- **EXERCISE AIM**
Pull every line of the entries that has the word "ICAs".
RECORDS FOR THE TASK Block Start
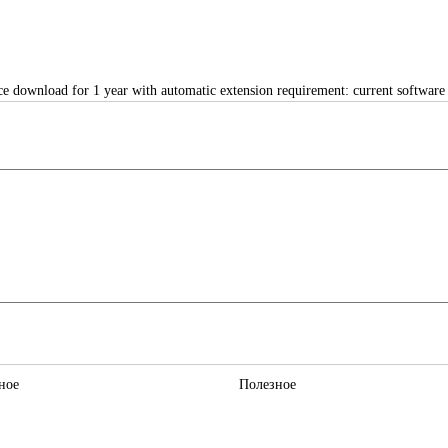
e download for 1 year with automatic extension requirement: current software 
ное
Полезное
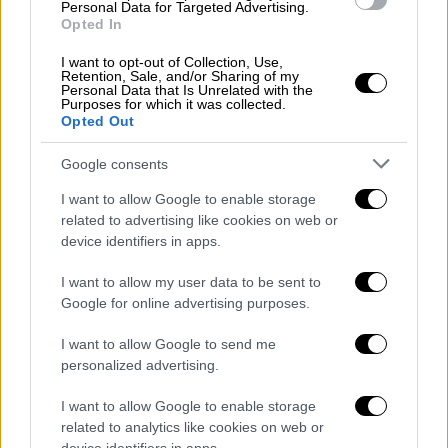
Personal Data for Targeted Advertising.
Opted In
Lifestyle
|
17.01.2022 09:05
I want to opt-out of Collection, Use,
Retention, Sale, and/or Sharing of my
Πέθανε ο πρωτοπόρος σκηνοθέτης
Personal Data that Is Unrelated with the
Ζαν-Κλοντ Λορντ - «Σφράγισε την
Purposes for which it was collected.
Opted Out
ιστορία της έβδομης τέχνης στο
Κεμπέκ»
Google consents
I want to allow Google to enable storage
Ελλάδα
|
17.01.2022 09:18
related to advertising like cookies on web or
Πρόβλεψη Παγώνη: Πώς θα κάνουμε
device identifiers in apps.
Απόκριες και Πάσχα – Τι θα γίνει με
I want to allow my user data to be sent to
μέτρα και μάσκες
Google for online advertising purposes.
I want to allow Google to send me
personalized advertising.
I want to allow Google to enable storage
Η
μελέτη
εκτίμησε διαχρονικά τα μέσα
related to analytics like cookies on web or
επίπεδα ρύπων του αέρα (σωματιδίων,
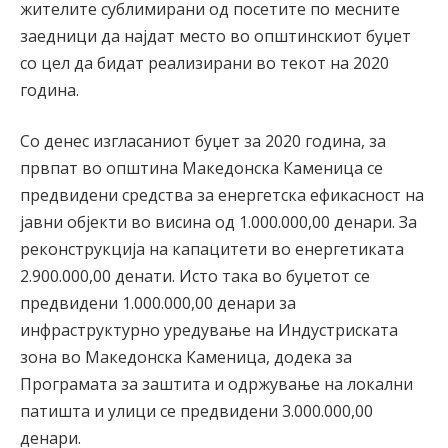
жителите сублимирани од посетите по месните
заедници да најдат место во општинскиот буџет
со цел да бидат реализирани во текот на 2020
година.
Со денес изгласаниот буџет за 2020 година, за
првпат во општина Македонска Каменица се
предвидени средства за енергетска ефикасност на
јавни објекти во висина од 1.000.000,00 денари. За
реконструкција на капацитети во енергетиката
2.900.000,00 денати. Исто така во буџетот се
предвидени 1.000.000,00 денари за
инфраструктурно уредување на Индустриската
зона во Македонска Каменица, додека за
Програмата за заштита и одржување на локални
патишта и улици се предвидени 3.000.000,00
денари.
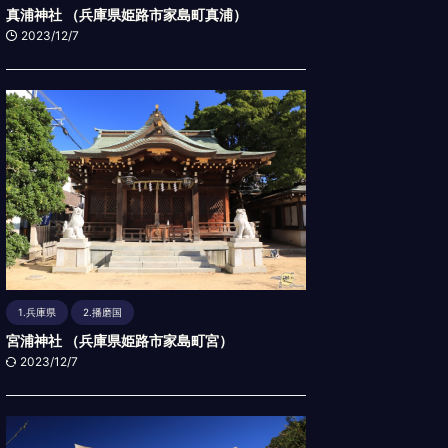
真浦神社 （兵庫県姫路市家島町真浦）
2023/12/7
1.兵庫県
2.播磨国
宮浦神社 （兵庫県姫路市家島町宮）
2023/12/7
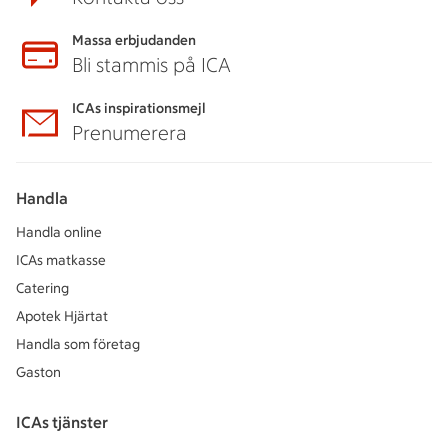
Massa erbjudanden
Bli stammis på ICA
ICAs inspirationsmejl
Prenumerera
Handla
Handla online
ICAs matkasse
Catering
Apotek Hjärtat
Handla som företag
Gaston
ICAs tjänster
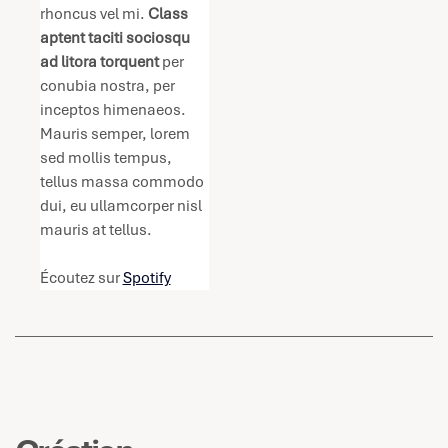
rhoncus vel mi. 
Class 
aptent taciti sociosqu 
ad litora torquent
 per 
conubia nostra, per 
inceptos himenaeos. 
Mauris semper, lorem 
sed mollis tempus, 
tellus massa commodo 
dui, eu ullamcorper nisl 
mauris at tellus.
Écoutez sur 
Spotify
RECORDS FOR THE TASK Block End
- **RESPONSE TO THE EXERCISE**
ICAs inspirationsmejl
ICAs matkasse
ICAs tjänster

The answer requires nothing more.